Problem to work on |
How many lines below hold the string "content"? Report that number alone.

------------------------------------------------------------

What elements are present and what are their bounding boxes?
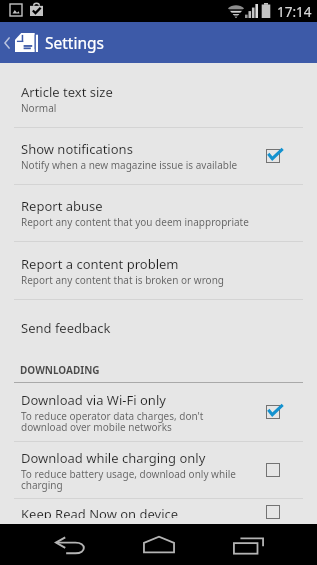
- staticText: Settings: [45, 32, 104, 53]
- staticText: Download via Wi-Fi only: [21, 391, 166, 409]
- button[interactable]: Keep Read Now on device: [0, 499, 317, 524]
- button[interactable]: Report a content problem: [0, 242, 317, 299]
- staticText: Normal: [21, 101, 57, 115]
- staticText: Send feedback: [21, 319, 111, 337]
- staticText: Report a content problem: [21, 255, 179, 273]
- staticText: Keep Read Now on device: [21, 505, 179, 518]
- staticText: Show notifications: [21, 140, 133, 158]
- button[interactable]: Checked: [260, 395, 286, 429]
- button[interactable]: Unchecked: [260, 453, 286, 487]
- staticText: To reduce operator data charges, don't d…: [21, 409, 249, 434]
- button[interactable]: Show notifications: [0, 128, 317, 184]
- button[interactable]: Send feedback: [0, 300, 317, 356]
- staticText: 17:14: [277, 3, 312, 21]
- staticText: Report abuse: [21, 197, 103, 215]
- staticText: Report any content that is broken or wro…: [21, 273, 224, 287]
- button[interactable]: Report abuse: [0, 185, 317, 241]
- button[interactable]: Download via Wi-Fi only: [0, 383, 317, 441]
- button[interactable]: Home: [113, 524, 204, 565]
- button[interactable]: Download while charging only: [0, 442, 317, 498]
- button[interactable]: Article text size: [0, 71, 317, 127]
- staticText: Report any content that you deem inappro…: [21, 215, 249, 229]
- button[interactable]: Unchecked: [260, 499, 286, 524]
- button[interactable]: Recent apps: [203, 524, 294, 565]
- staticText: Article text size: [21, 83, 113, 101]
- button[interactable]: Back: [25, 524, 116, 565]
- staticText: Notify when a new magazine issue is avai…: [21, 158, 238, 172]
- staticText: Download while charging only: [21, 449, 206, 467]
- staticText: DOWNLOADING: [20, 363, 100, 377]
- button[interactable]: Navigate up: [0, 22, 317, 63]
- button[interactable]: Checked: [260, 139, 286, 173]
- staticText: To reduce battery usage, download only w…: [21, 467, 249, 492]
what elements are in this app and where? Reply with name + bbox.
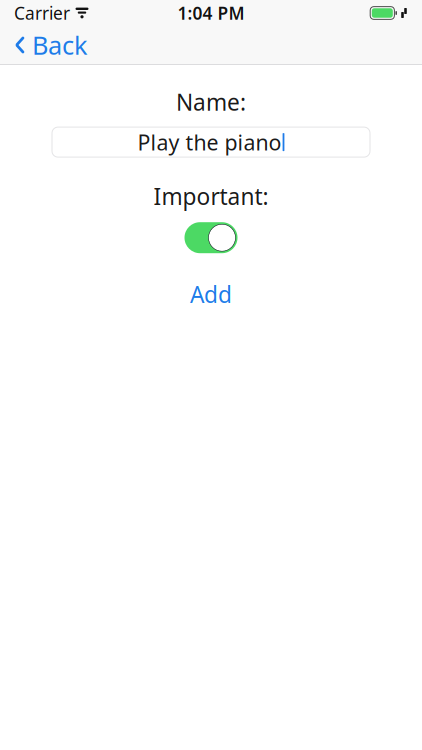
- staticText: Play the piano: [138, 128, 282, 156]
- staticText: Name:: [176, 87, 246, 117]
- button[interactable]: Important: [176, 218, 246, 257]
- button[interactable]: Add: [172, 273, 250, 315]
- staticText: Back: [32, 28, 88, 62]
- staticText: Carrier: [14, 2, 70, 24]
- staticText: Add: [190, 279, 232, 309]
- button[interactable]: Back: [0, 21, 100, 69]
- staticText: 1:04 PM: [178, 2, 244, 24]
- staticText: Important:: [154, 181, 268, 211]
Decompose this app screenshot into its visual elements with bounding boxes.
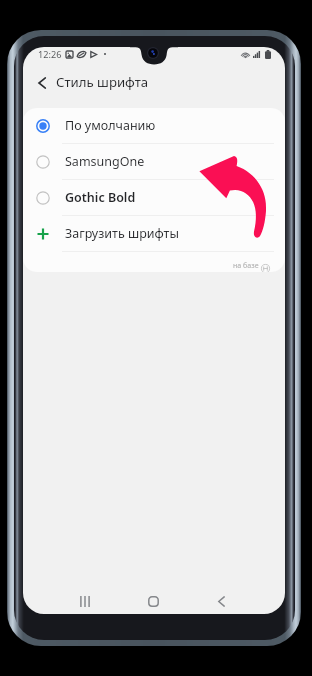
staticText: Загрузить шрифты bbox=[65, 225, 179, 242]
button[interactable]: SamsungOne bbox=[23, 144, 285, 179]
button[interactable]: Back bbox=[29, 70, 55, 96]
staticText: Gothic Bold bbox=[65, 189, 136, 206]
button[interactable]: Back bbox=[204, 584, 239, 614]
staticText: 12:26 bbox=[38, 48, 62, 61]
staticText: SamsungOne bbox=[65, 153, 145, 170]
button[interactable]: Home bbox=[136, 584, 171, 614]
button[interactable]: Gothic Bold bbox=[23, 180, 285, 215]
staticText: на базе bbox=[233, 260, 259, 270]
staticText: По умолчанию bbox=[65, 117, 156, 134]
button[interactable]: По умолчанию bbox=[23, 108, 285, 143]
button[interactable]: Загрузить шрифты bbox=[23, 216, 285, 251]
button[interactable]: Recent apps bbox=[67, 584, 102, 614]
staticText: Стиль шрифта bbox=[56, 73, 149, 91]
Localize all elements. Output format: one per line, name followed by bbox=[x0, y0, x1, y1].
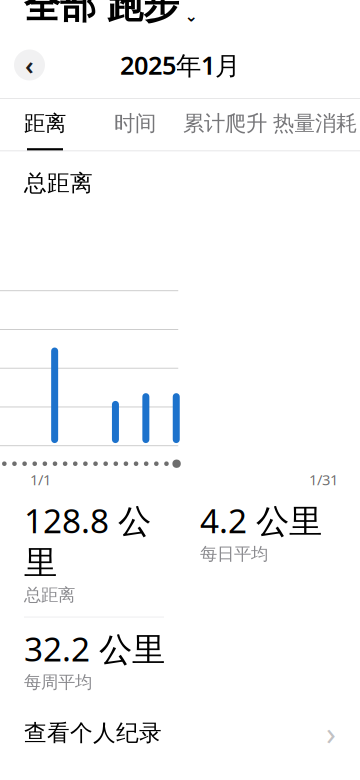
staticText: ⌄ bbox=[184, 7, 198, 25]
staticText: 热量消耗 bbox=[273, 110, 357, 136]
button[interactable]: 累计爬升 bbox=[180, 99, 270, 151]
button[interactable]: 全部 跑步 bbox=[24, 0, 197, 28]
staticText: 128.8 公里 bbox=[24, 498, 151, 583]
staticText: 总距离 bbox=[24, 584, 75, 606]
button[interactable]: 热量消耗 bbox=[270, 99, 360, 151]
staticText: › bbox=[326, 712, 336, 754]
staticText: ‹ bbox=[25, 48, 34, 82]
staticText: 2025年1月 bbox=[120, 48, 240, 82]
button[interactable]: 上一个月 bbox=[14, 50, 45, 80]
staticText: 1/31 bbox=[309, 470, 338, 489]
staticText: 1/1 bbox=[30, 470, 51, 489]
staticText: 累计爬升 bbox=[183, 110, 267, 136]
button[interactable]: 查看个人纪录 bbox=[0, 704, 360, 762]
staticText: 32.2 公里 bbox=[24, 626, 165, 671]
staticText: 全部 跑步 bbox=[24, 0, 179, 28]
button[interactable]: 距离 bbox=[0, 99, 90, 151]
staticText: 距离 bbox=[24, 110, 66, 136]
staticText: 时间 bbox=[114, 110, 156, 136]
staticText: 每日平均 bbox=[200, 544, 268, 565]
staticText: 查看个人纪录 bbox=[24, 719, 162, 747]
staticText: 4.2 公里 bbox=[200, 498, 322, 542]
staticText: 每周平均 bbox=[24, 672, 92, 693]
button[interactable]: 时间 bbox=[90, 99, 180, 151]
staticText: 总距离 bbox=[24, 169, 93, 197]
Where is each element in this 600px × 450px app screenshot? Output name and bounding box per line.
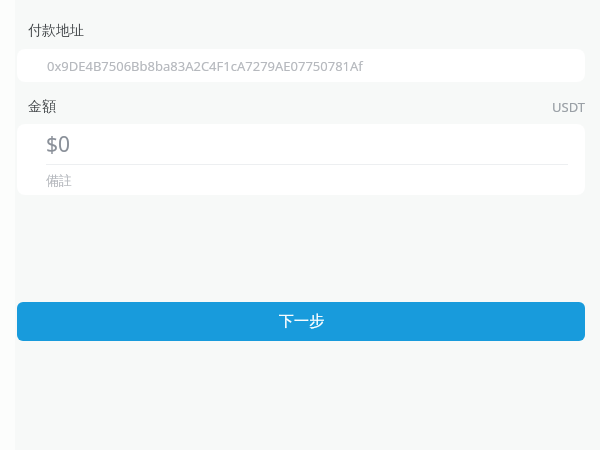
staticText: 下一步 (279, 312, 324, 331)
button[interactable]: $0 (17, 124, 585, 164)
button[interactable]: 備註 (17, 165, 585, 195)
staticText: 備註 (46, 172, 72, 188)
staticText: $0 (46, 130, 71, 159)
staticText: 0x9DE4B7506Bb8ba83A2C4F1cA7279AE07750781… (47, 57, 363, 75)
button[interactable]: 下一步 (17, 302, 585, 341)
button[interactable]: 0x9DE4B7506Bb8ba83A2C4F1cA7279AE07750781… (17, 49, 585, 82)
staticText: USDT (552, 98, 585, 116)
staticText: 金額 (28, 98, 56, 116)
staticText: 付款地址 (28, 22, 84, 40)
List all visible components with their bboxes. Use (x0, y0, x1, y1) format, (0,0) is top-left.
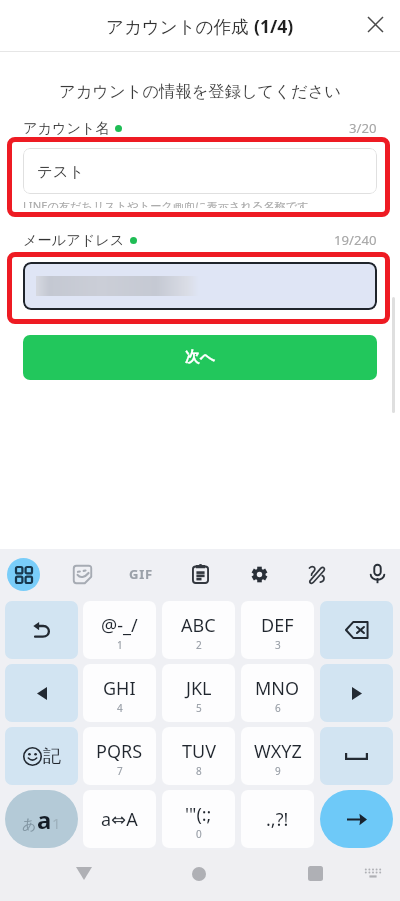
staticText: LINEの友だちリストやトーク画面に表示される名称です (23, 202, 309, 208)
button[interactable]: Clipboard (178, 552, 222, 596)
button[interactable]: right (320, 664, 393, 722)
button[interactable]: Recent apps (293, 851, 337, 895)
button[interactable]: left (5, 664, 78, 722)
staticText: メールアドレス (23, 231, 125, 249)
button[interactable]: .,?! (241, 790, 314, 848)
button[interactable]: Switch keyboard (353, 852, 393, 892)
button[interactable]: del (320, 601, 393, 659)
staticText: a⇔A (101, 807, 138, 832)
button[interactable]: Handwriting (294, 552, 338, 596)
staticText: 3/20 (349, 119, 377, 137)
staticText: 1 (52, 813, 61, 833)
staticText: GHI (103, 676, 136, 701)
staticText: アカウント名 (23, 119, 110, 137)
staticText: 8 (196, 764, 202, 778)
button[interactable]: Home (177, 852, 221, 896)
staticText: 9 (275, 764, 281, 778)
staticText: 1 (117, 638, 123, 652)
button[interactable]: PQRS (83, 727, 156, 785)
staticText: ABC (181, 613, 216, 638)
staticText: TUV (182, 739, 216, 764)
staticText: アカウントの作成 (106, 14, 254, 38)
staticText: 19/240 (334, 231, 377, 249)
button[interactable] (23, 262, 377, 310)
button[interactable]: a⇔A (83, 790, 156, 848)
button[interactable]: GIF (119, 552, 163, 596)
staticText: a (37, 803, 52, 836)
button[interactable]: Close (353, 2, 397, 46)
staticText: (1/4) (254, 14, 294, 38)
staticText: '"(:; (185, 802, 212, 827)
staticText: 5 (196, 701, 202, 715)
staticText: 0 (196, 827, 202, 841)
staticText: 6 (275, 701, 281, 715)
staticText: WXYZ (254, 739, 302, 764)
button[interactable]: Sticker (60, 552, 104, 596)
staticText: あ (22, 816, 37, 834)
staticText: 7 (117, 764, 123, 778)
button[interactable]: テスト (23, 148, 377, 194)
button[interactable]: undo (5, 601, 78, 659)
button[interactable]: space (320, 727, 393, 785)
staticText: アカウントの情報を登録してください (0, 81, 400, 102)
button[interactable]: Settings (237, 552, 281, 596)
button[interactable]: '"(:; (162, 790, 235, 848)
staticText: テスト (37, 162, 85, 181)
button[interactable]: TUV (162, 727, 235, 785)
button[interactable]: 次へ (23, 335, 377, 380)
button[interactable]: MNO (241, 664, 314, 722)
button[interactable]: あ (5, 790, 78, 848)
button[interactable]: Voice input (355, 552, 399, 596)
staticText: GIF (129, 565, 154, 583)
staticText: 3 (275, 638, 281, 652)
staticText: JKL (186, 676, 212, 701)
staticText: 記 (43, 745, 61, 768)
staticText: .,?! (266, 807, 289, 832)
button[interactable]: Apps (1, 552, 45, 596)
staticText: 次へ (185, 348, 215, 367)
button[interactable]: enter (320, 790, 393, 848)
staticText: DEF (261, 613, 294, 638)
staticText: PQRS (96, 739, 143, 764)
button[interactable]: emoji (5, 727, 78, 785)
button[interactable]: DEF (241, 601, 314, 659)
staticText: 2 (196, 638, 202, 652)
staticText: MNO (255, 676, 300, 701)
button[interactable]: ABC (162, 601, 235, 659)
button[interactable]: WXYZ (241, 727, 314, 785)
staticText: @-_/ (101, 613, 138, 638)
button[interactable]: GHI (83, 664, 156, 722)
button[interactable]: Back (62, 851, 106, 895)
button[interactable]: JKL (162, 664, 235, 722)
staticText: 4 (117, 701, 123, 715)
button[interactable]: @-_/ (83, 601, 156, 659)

------------------------------------------------------------

Reply to the exercise |
4